Want to Stop Nation-State Cyber Threats? Simplify.

John Von Neumann once made the following assertion: For small mechanisms, it’s easy to see how they work, but not what they do. In contrast, for large systems, it is easy to see what they do, but not how they work.

Based on nearly forty years in cyber security, I’ve come to view this as the central challenge in securing large-scale systems: We know what our systems are intended to do, but we don’t have a clue how they actually work.

Look at the picture above. The simple mechanism on the top left is a pump that drives the radiant heat in my home. One of these pumps recently broke and the repairman came and replaced it with a newer model (circled in the diagram on the right).

When asked how the pump works, the repairman described it perfectly and completely. A quick Google search offered a simple diagram (see picture in lower left above) that confirmed the explanation. The newly installed pump worked the same but had more umph.

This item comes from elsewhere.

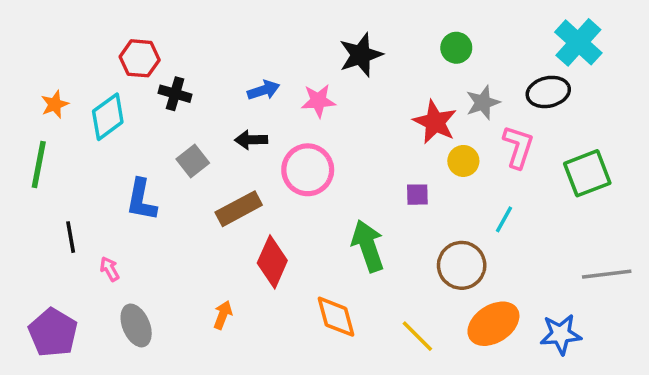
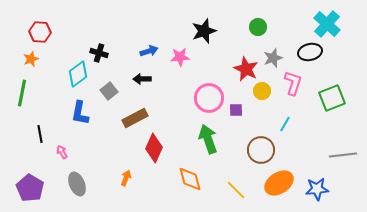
red hexagon: (140, 58) -> (40, 32), moved
cyan diamond: (108, 117) -> (78, 74), moved
pink circle: (308, 170) -> (209, 98), moved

When asked how the overall system worked, the repairman can explain the system from end-to-end in great detail. My wife (no technical or plumbing background) also has come to understand the system and often diagnoses issues perfectly and accurately.

If you do enterprise cyber security for a living, and you are wondering what the goal of our profession might be – I would offer the above plumbing use-case as exemplary. When we can point to a component and understand it completely, upgrade or replace it trivially, and then get back to other matters, we will know that our profession has arrived.

Now a test for you: If I asked you to show me how your IAM works in the context of your overall cyber security scheme, could you do it? Or how your cloud container security orchestration works? Could you do it? Do you have a detailed and accurate diagram?

If you are honest, then I suspect you will understand the task at hand – and will get to work at once with this: You must demand simple components, and you must fight the urge to accept additional complexity. If you cannot explain it and diagram it, then it’s too complex.

That is the secret to securing your infrastructure.